Reputation: 463
I have a problem in coping with error in for loop.
In the code below, I want to scrape data tables and integrate as one dataframe.
During web scraping, some address links does not work, and web scraping stops and ends in the middle of the scraping process. (error location : doc = read_html(i, encoding = 'UTF-8')

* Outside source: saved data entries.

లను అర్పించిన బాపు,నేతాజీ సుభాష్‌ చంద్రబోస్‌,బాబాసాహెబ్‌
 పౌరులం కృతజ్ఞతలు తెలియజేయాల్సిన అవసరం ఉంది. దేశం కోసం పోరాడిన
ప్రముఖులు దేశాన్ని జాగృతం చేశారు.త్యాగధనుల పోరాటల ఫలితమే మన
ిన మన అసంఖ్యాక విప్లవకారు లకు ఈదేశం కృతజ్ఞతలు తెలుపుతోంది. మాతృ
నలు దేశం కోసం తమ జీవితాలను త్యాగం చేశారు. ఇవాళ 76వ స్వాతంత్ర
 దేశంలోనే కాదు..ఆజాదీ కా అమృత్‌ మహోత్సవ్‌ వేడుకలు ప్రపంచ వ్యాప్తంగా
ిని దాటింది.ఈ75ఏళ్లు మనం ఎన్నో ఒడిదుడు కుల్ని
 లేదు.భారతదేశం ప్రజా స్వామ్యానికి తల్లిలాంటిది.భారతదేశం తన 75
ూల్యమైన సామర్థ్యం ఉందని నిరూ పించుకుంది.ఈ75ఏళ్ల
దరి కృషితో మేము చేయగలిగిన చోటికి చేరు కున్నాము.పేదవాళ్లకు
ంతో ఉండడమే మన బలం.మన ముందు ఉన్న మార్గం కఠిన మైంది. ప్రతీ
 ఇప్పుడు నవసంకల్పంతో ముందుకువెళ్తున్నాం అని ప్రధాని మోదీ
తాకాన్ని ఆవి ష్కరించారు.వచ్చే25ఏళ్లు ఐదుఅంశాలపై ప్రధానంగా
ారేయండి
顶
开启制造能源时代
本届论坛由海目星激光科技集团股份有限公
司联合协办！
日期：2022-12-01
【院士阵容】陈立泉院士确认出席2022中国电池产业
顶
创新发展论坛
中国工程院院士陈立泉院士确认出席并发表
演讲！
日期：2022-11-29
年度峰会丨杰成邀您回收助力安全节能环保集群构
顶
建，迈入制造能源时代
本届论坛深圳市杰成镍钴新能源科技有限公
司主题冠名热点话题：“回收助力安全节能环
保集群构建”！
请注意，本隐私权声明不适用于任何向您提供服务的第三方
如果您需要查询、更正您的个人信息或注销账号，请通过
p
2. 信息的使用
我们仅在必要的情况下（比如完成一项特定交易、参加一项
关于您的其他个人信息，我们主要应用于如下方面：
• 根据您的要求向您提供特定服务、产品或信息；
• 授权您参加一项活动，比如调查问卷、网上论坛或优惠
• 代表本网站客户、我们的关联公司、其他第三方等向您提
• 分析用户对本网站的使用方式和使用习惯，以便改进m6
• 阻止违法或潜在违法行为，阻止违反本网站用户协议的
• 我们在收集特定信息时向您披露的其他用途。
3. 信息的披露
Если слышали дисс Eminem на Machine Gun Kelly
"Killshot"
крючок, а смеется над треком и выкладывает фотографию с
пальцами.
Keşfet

How can I proceed next scraping process and complete iteration to the whole vector, ignoring errorneous link?
fdata = data.frame()
n = 1
for (i in data$address) {
doc = read_html(i, encoding = 'UTF-8')
dtable = doc %>%
html_table()
fdata = bind_rows(fdata, dtable)
len = length(data$address)
print(n/len*100)
n = n + 1
}
Upvotes: 0
Views: 47
Reputation: 8072
You can also use possibly
from purrr
to return NA
on errors, build a function to scrape your table then iterate and bind with map_dfr
library(purrr)
library(rvest)
read_possible <- posibly(read_html, NA)
scrape_table <- function(address) {
doc <- read_possible(address, encoding = 'UTF-8')
if (is.na(doc)) {
NA
} else {
html_table(doc)
}
}
map_dfr(data$address, scrape_table)
Upvotes: 1
Reputation: 5281
Simply adding a try
combined with if error next
will do, e.g.
fdata = data.frame()
n = 1
for (i in data$address) {
doc = try(read_html(i, encoding = 'UTF-8'), silent = TRUE)
if (any(class(doc) == 'try-error')) next
dtable = doc %>%
html_table()
fdata = bind_rows(fdata, dtable)
len = length(data$address)
print(n/len*100)
n = n + 1
}
Upvotes: 1